私が大和座の公演を観にいくのは狂言師安東伸元先生の生き様になるべく触れていたいからで、安東先生の生き方に近付きたいといつも思っているからです。
安東先生は能楽の家に生まれ、狂言方能楽師としてそのキャリアをスタートさせましたが、世襲制で権威的な家元制度の下では狂言は人々に浸透しないと、反発して団体を飛び出し、独自の狂言団体を設立しました。
師家にいればその身分も保証され、生活に困らないのに、それを捨ててご自分の道を歩んだこと、76歳になる今でも孤軍奮闘してその生き方を貫いていることを自ら「ドン・キホーテ」のような生き方とおっしゃっておられますが、そんな夢やロマンを追い求める生き方をお手本としたい男の生き様として見ています。
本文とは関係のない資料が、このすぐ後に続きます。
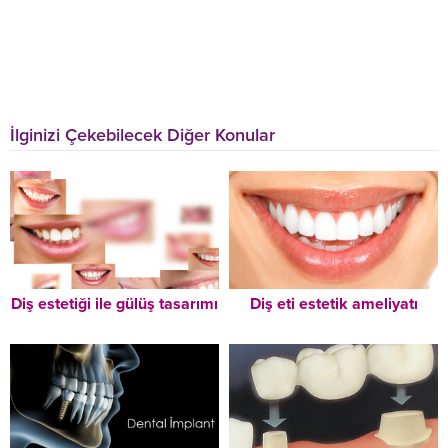
İlginizi Çekebilecek Diğer Konular
Diş estetiği ile gülüş tasarımı
Diş eti estetik ameliyatı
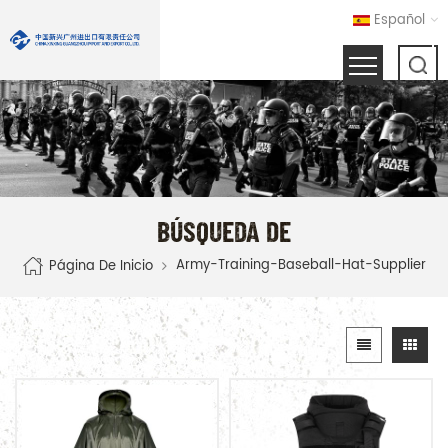
Español
BÚSQUEDA DE
Army-Training-Baseball-Hat-Supplier
Página De Inicio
生活の安定や将来の安泰を考えると安東先生のような理想を追い求めた生き方はなかなかできないと思いますが、狂言を多くの人に観てもらうことで、日本人としての誇りを皆様に持ってもらいたい、そしてそれをするのはご自分の他はいないと決断されたのでしょう。
安東先生が舞台に立つ姿を見ながら、誰よりも響く低い声を聞きながら、安東先生が40年間近く背負ってきたものの大きさを垣間見た気がします。
当店で安東先生がおっしゃった「ただ好きで、信じたことを続けてきたら何とかご飯を食べることができるようになった。それでいいのではないでしょうか。」という言葉をいつも思い出します。